An uneasy, conversational discomfort settles in between them, but they keep on talking and keep and joking and keep on hugging like they’re perfectly intact. The her friend hangs on the girl’s every word, even though she knows it’s stupid and she knows there are far better people to listen to. She would have escaped a long time ago, except there just aren’t enough people in this damn school to melt into another crowd.

“What would you think about transferring?”


“What?”

If the girl’s friend was stuck in a tunnel, her mom’s suggestion would have been a faraway beacon at the end of it. A beacon of disbelief, guilt, and then a huge, unending tidal wave of relief. This could be the answer the girl’s friend had been looking for for nearly three years.

“We can open enroll. You can start high school at another school.”
“Yes.”

The girl’s friend told the girl right away, her voice high and excited. Of course, she didn’t tell the girl that she was so thrilled because she got to leave her. She just channeled all the possibilities into her voice, not expecting a blunt

“What the f***?”


As soon as the girl heard, her mouth set in a firm line and her eyes took on a glassy, betrayed quality. Her kite body slumped, sending her too-low skinny jeans even farther down her hips. Her friend had no idea what was going through her mind, but she could see the dejection and grief painting across her face, like the girl actually valued her all along.
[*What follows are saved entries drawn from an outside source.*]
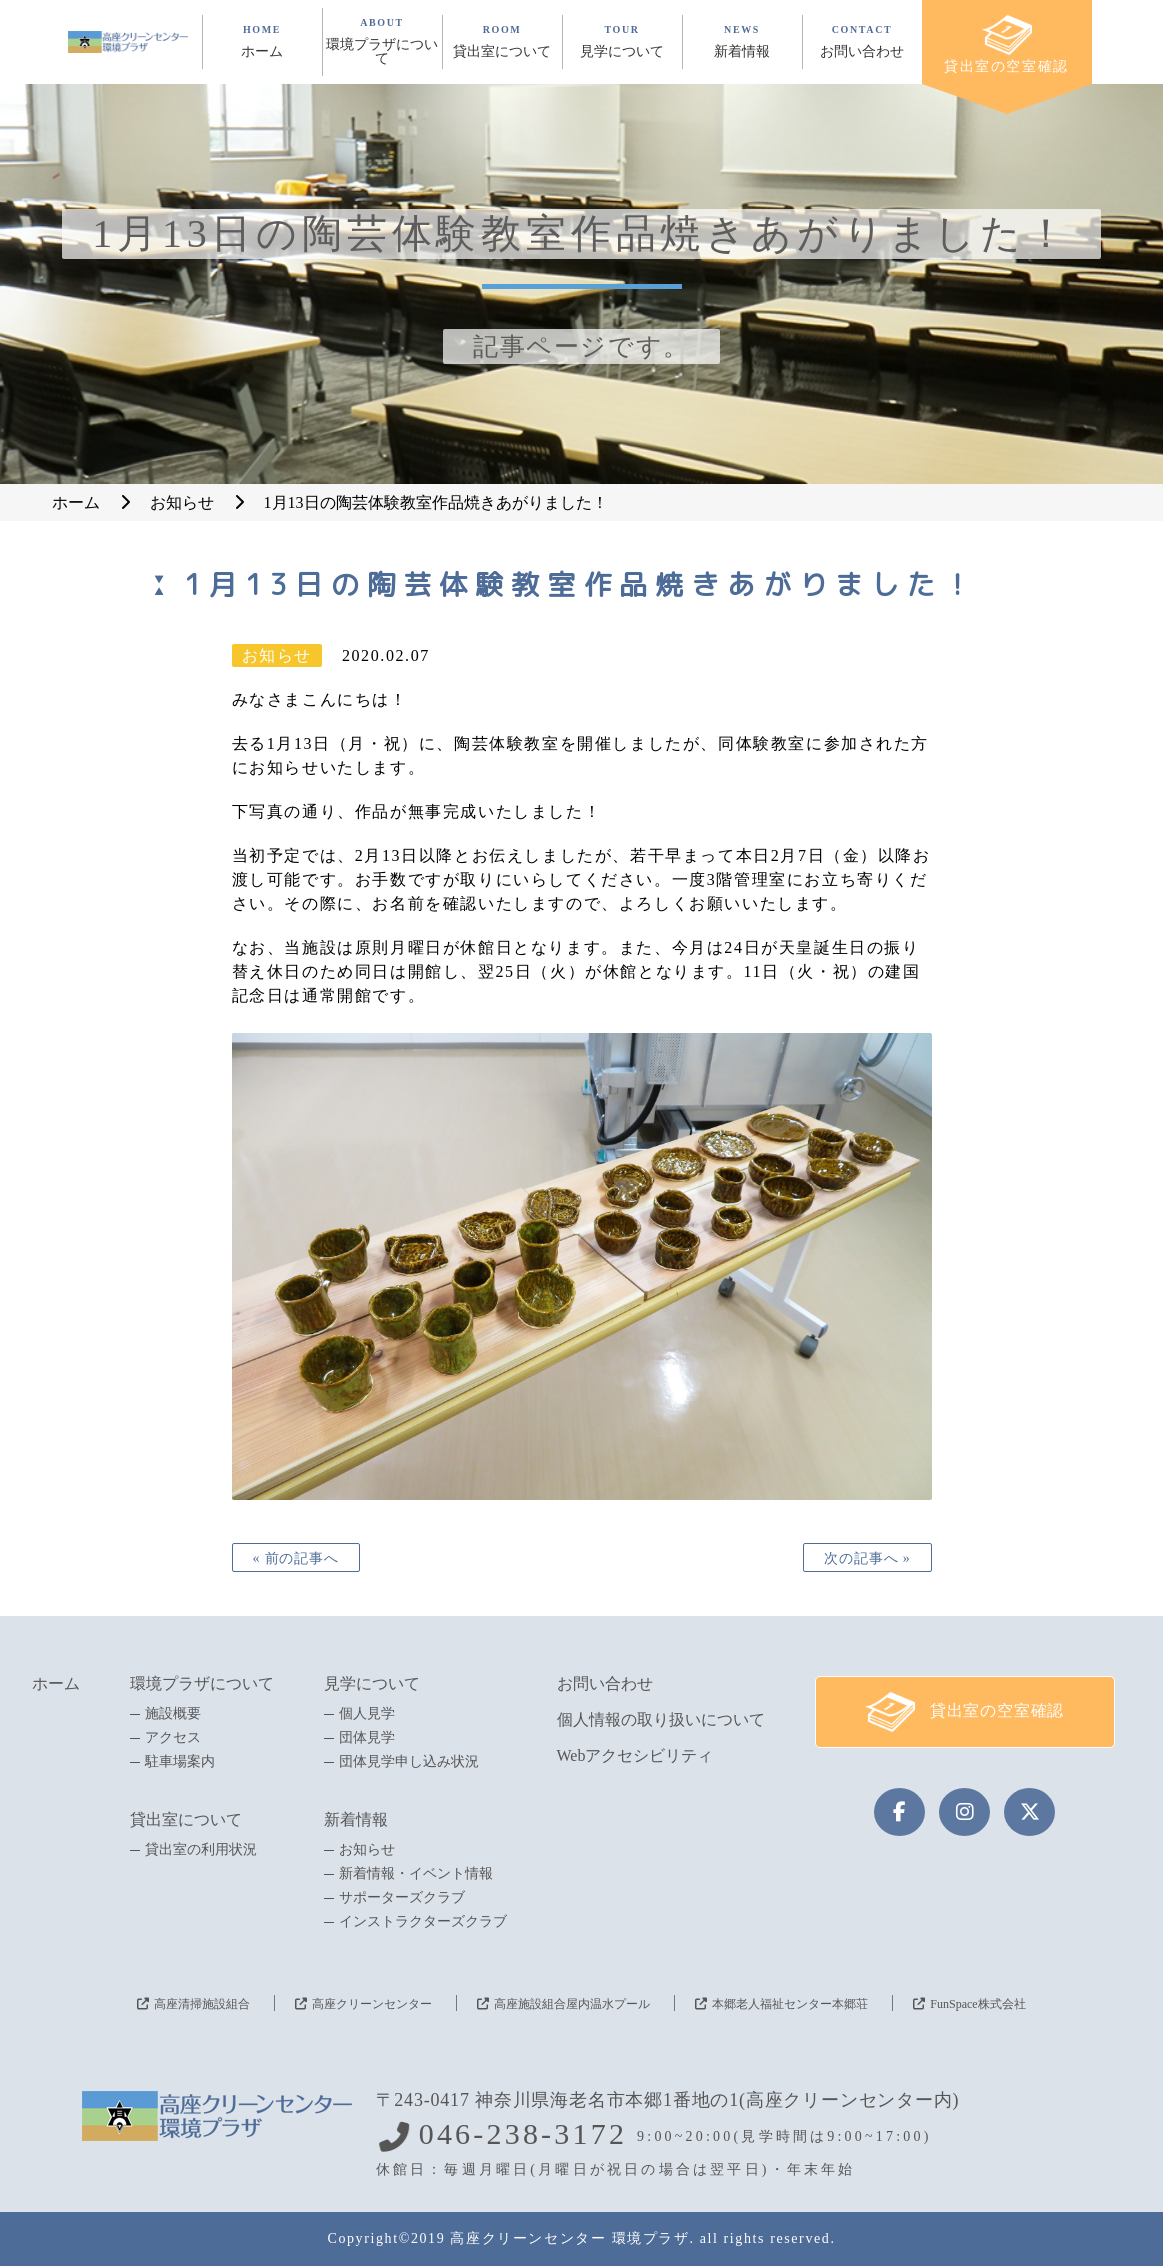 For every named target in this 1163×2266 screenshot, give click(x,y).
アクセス (173, 1738)
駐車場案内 (180, 1762)
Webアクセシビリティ (635, 1755)
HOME (262, 41)
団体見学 (367, 1738)
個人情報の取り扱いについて (661, 1719)
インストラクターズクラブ (423, 1922)
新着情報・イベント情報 (416, 1874)
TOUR (622, 41)
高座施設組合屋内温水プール (572, 2004)
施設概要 (173, 1714)
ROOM (502, 41)
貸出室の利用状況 (201, 1850)
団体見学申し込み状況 (409, 1762)
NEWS (742, 41)
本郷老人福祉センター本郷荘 (790, 2004)
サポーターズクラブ (402, 1898)
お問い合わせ (605, 1683)
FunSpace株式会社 (977, 2004)
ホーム (56, 1683)
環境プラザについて (202, 1683)
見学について (372, 1683)
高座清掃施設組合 (202, 2004)
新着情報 (356, 1819)
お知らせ (367, 1850)
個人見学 (367, 1714)
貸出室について (186, 1819)
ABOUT (382, 41)
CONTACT (862, 41)
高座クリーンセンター (372, 2004) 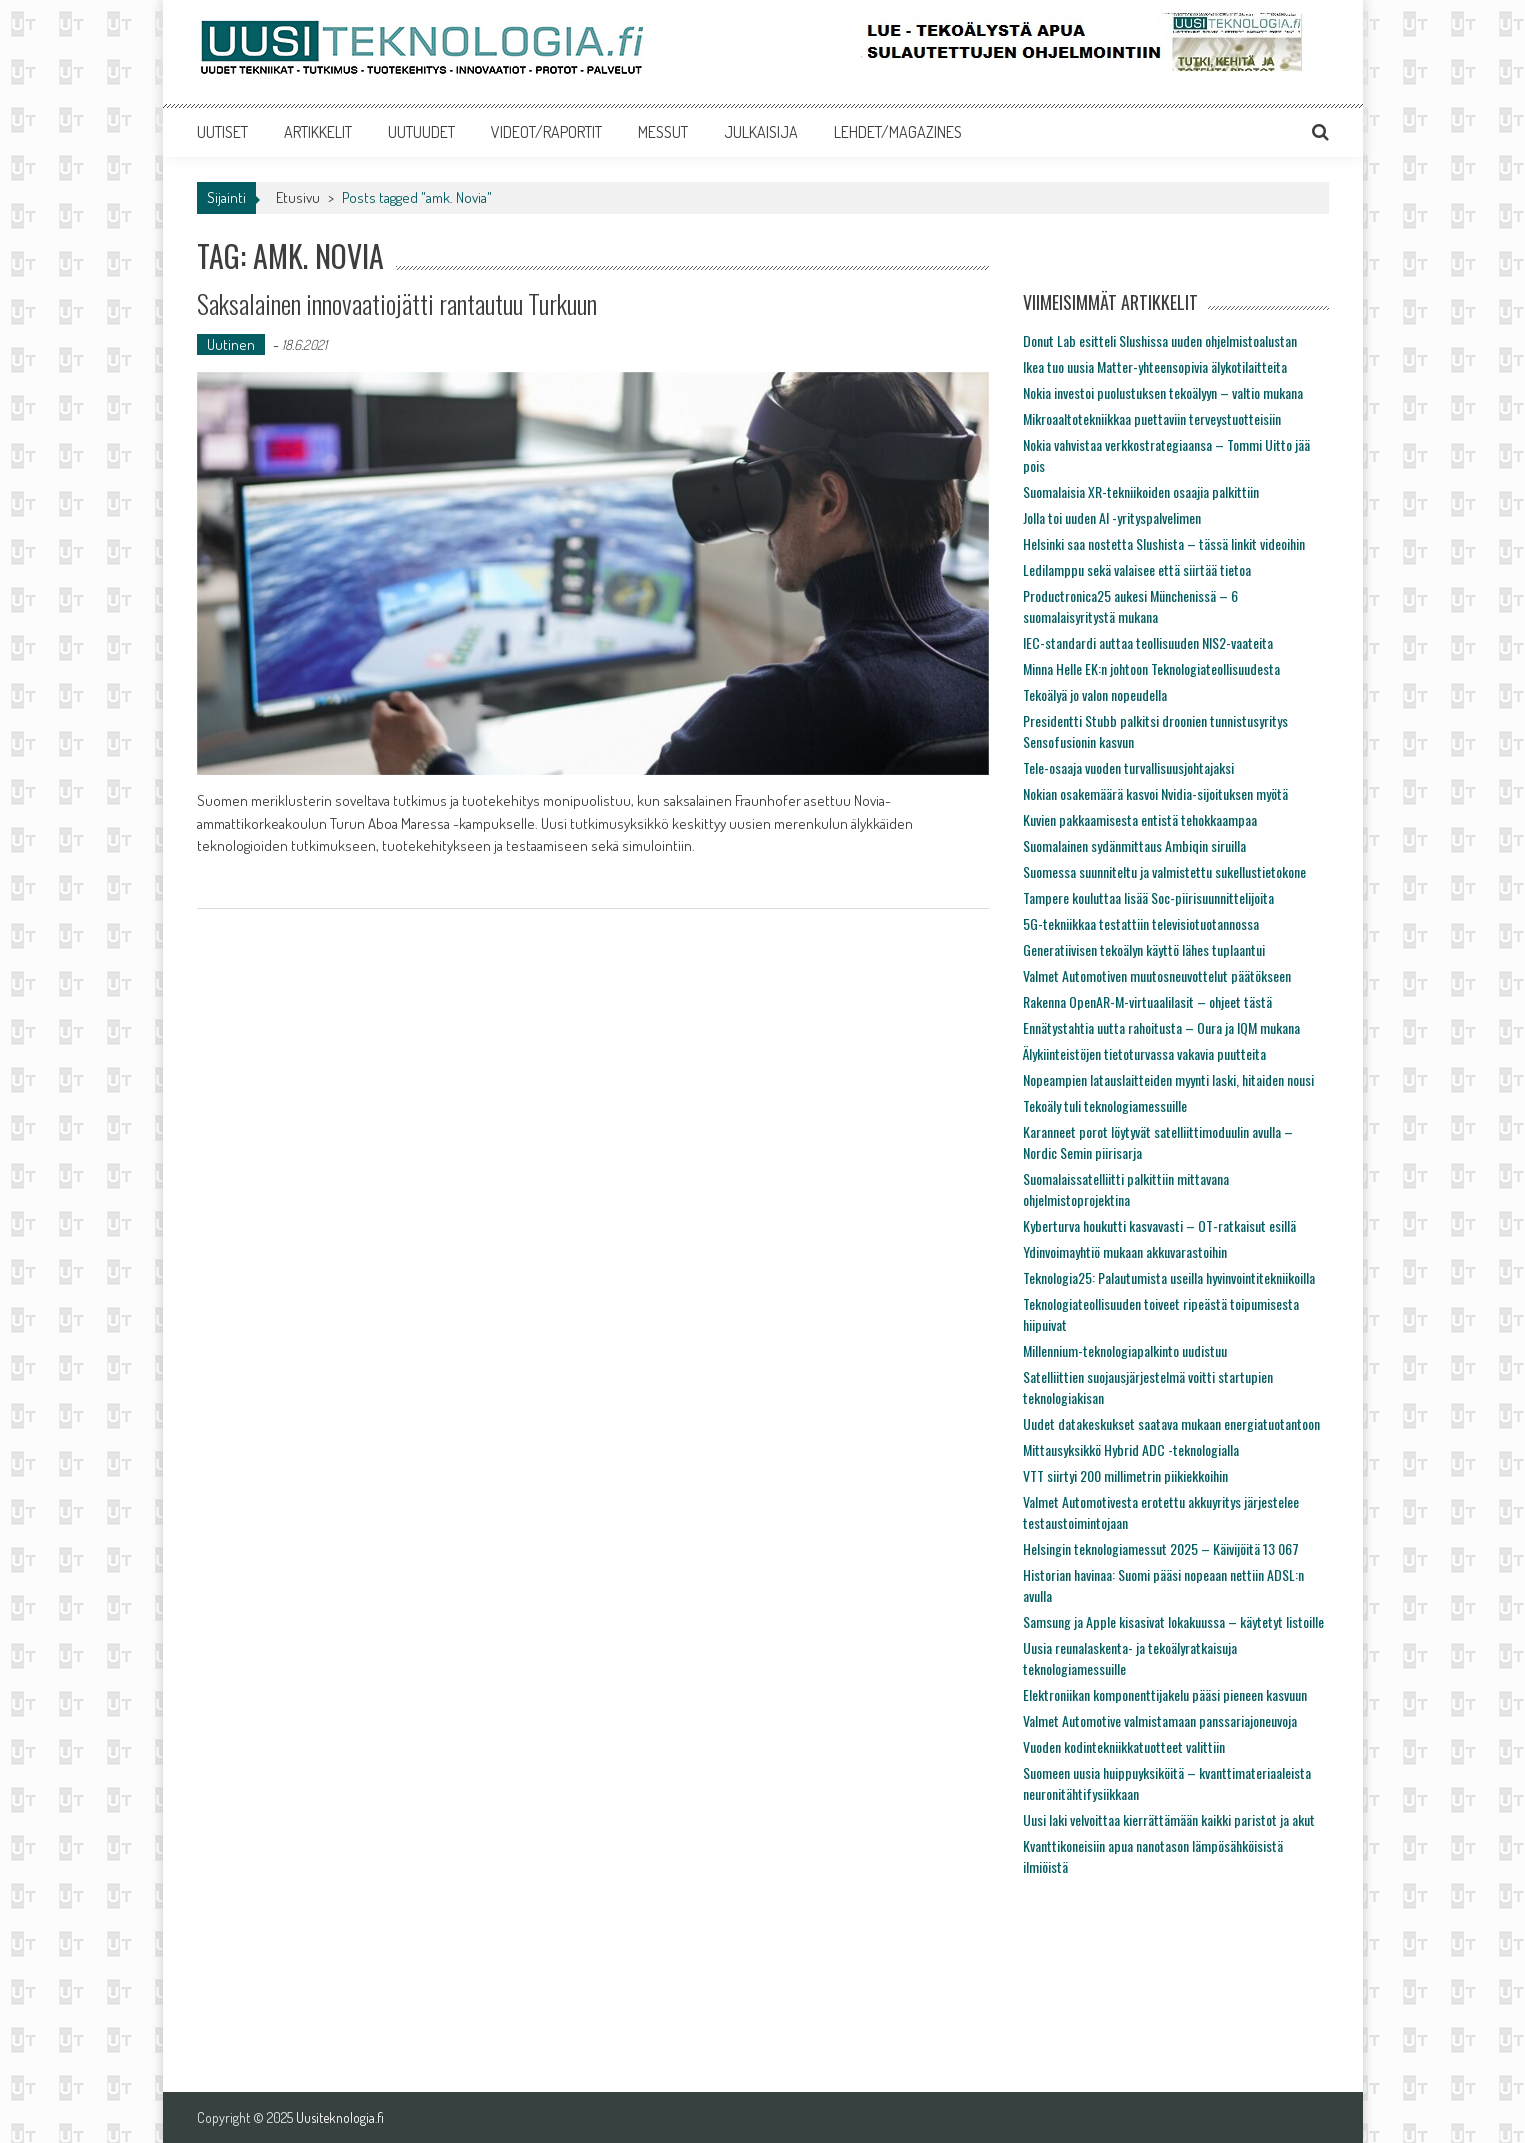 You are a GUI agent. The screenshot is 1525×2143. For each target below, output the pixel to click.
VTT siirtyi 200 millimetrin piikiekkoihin (1125, 1475)
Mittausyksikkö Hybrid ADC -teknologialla (1131, 1449)
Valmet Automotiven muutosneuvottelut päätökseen (1157, 975)
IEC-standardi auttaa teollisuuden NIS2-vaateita (1148, 642)
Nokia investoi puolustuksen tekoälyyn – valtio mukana (1163, 392)
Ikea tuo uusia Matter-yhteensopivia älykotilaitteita (1155, 366)
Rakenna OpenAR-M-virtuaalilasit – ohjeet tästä (1147, 1001)
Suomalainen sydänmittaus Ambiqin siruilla (1134, 845)
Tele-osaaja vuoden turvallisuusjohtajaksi (1128, 767)
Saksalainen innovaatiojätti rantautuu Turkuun (397, 303)
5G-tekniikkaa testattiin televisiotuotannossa (1141, 923)
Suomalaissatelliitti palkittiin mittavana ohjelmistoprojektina (1126, 1189)
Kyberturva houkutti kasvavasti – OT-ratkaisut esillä (1159, 1225)
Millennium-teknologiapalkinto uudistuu (1125, 1350)
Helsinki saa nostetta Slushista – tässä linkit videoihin (1164, 543)
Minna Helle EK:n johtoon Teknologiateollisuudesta (1151, 668)
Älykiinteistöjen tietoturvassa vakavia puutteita (1144, 1053)
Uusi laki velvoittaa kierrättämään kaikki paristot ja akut (1169, 1819)
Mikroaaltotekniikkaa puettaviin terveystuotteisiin (1152, 418)
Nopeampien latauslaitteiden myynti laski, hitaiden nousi (1168, 1079)
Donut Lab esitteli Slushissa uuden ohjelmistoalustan (1160, 340)
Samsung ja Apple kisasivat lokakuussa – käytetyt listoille (1173, 1621)
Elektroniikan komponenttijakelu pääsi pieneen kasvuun (1165, 1694)
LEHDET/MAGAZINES (898, 132)
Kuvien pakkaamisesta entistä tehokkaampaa (1140, 819)
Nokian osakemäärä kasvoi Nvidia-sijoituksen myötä (1155, 793)
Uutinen (231, 344)
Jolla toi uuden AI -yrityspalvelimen (1112, 517)
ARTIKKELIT (318, 132)
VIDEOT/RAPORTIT (546, 132)
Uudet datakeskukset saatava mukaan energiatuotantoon (1171, 1423)
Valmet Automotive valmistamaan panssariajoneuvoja (1160, 1720)
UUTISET (222, 132)
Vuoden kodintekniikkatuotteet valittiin (1124, 1746)
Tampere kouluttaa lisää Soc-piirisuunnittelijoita (1148, 897)
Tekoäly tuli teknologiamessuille (1105, 1105)
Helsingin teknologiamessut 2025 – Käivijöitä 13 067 (1161, 1548)
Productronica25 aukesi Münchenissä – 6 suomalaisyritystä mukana (1130, 606)
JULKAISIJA (761, 132)
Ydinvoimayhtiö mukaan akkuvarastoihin (1125, 1251)
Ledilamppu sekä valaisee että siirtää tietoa (1137, 569)
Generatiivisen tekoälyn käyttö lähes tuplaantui (1144, 949)
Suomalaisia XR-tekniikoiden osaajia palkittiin (1141, 491)
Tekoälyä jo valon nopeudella (1095, 694)
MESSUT (663, 132)
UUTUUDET (421, 132)
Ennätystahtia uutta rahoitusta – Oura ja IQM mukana (1161, 1027)
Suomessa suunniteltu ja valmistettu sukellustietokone (1164, 871)
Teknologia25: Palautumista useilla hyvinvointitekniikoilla (1169, 1277) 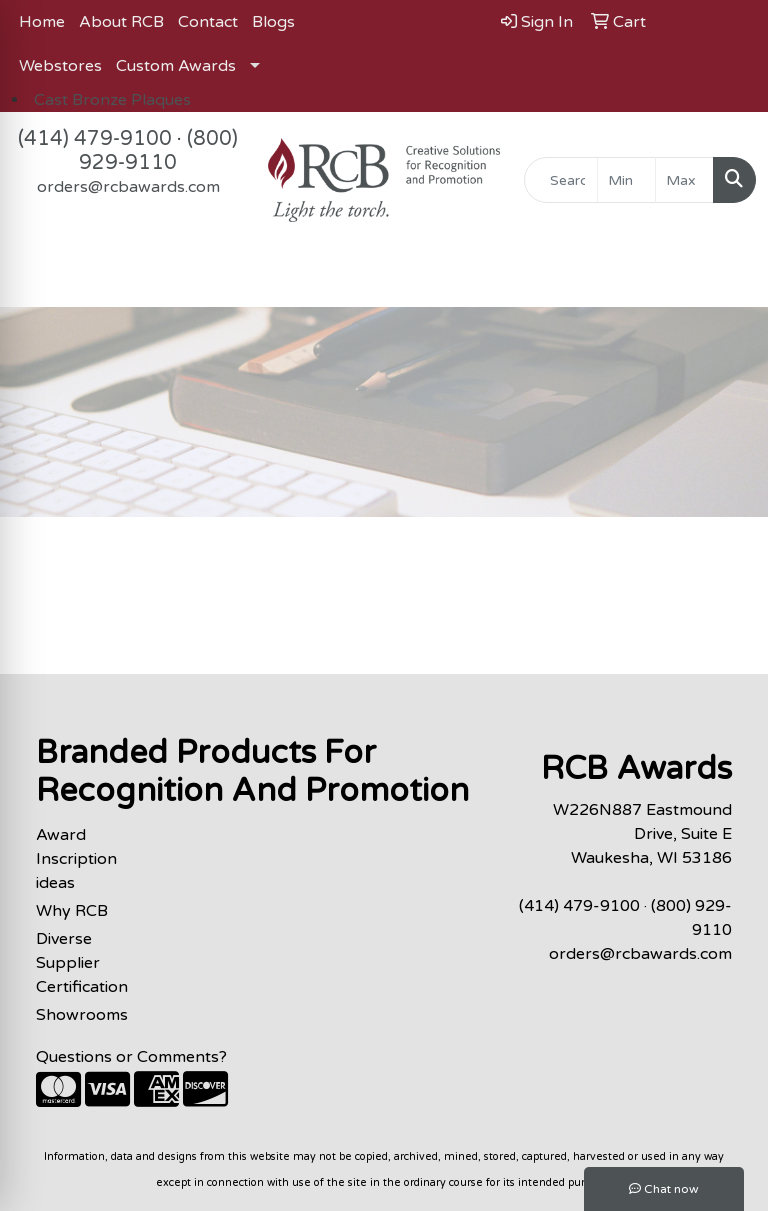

The girl goes home crying that night, or at least that’s what her friend assumes. She didn’t think that, out of all the girl’s usual reactions, she would have chosen heartbreak. Seeing all that anguish in her eyes made her think from a different perspective. Maybe the girl isn’t that bad after all. Maybe she’s been misinterpreting everything. Maybe the girl was just going through rough times, and she didn’t know how else to deal with it. Maybe, maybe, maybe.

“Did you suddenly forget the past four years?”

Her mom’s incredulous voice shakes her from her second-guessing quicksand. Of course she didn’t.

Some days before the end of school, she stops talking to the girl. She eats lunch across from her, but she doesn’t look at her, and the girl gets the hint. The last day of school passes without a word. She never did say goodbye.

She’d like to think that she never spoke to her again. Sadly, that’s not the case, but she’s trying to forget.